Home » excel » php – Optimizing EXCEL + MySQL Processing

php – Optimizing EXCEL + MySQL Processing

Posted by: admin May 14, 2020 Leave a comment

Questions:

I have a module in my application whereby a user will upload an excel sheet with around 1000-2000 rows. I am using excel-reader to read the excel file.

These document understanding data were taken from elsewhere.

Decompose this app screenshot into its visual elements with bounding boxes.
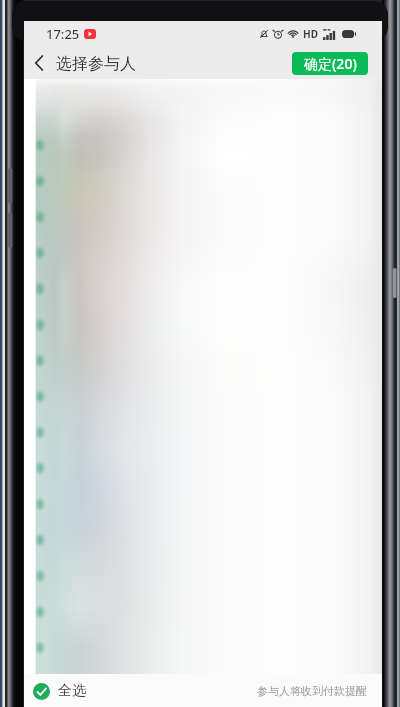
button[interactable]: 全选 [33, 682, 86, 700]
staticText: 参与人将收到付款提醒 [257, 684, 367, 698]
button[interactable]: 确定(20) [292, 52, 368, 75]
staticText: 选择参与人 [56, 54, 136, 74]
staticText: HD [303, 27, 318, 41]
staticText: 全选 [58, 682, 86, 700]
button[interactable]: Back [24, 48, 54, 78]
staticText: 17:25 [46, 25, 80, 43]
staticText: 确定(20) [304, 54, 357, 73]
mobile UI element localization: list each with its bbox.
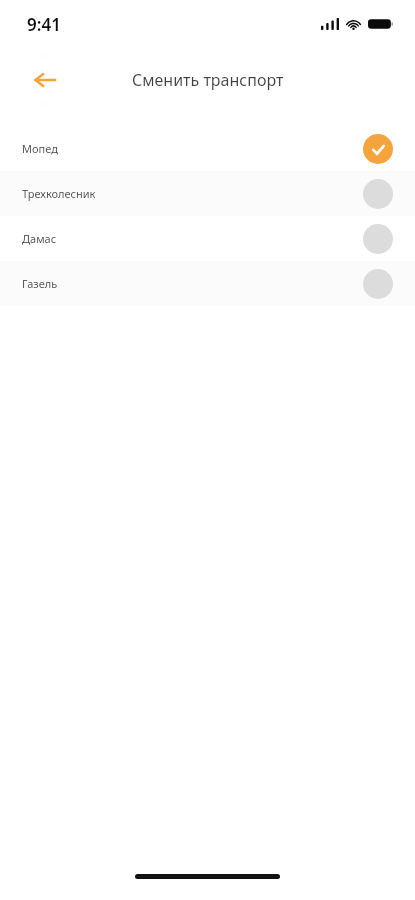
staticText: 9:41 — [27, 13, 61, 36]
button[interactable]: Дамас — [0, 216, 415, 261]
button[interactable]: Мопед — [0, 126, 415, 171]
button[interactable]: Газель — [0, 261, 415, 306]
staticText: Дамас — [22, 231, 363, 246]
button[interactable]: Трехколесник — [0, 171, 415, 216]
button[interactable]: Назад — [20, 57, 70, 103]
staticText: Газель — [22, 276, 363, 291]
staticText: Мопед — [22, 141, 363, 156]
staticText: Сменить транспорт — [132, 69, 284, 91]
staticText: Трехколесник — [22, 186, 363, 201]
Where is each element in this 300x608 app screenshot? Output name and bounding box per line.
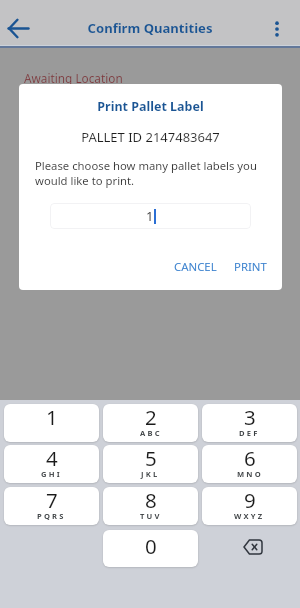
staticText: PQRS (37, 511, 66, 521)
staticText: WXYZ (234, 511, 265, 521)
staticText: Print Pallet Label (19, 98, 282, 115)
staticText: PRINT (234, 259, 267, 275)
staticText: Awaiting Location (24, 70, 123, 86)
staticText: 1 (146, 207, 154, 225)
button[interactable]: 0 (103, 530, 198, 567)
button[interactable]: PRINT (228, 255, 273, 279)
button[interactable]: 8 (103, 487, 198, 525)
staticText: 5 (145, 445, 157, 472)
staticText: 4 (46, 445, 58, 472)
staticText: 3 (244, 404, 256, 431)
button[interactable]: 2 (103, 404, 198, 442)
staticText: MNO (237, 469, 263, 479)
staticText: ABC (140, 428, 162, 438)
staticText: Please choose how many pallet labels you… (35, 158, 259, 188)
staticText: CANCEL (174, 259, 217, 275)
button[interactable]: 7 (4, 487, 99, 525)
staticText: 7 (46, 487, 58, 514)
button[interactable]: 9 (202, 487, 297, 525)
staticText: 8 (145, 487, 157, 514)
button[interactable]: More options (264, 16, 290, 42)
staticText: DEF (239, 428, 260, 438)
button[interactable]: CANCEL (168, 255, 223, 279)
staticText: Confirm Quantities (0, 19, 300, 37)
button[interactable]: 1 (50, 203, 251, 229)
staticText: PALLET ID 2147483647 (19, 128, 282, 146)
staticText: 9 (244, 487, 256, 514)
staticText: 1 (46, 404, 58, 431)
button[interactable]: Backspace (202, 530, 297, 568)
button[interactable]: 5 (103, 445, 198, 483)
staticText: JKL (141, 469, 160, 479)
button[interactable]: Back (3, 13, 33, 43)
button[interactable]: 6 (202, 445, 297, 483)
staticText: 0 (145, 532, 157, 560)
staticText: GHI (41, 469, 62, 479)
staticText: TUV (140, 511, 162, 521)
staticText: 6 (244, 445, 256, 472)
button[interactable]: 3 (202, 404, 297, 442)
button[interactable]: 4 (4, 445, 99, 483)
button[interactable]: 1 (4, 404, 99, 442)
staticText: 2 (145, 404, 157, 431)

In the excel there are following columns:

1) SKU_CODE
2)PRODUCT_NAME
3)OLD_INVENTORY
4)NEW_INVENTORY
5)STATUS

I have a mysql table inventory which contains the data regarding the sku codes:

1) SKU_CODE : VARCHAR(100) Primary key
2) NEW_INVENTORY INT 
3) STATUS : 0/1 BOOLEAN

There are two options available with me:

Option 1: To process all the records from php, extract all the sku_codes and do a msql in query:

 Select * from inventory where SKU_CODE in ('xxx','www','zzz'.....so on ~ 1000-2000 values);

 - Single query

Option 2: is to process each record one by one for the current sku data

Select * from inventory where SKU_CODE = 'xxx';
..
...
around 1000-2000 queries

So can you please help me choose the best way of achieving the above task with proper explanation so that i can be sure of a good product module.

How to&Answers:

You shall find a middle way, have a specific optimal BATCH_SIZE , and use that as criteria for querying your database.
An example batch size could be 5000.
So if your excel contains 2000 rows, all the data gets returned in single query.
If the excel contains 19000 rows, you do four queries i.e 0-5000 sku codes, 5001-1000 sku codes….and so on.
Try optimizing on BATCH_SIZE as per your benchmark.
It is always good to save on database queries.

Answer:

As you’ve probably realized, both options have their pro’s and cons. On a properly indexed table, both should perform fairly well.

Option 1 is most likely faster, and can be better if you’re absolutely sure that the number of SKU’s will always be fairly limited, and users can only do something with the result after the entire file is processed.

Option 2 has a very important advantage in that you can process each record in your Excel file separately. This offers some interesting options, in that you can begin generating output for each row you read from the Excel instead of having to parse the entire file in one go, and then run the big query.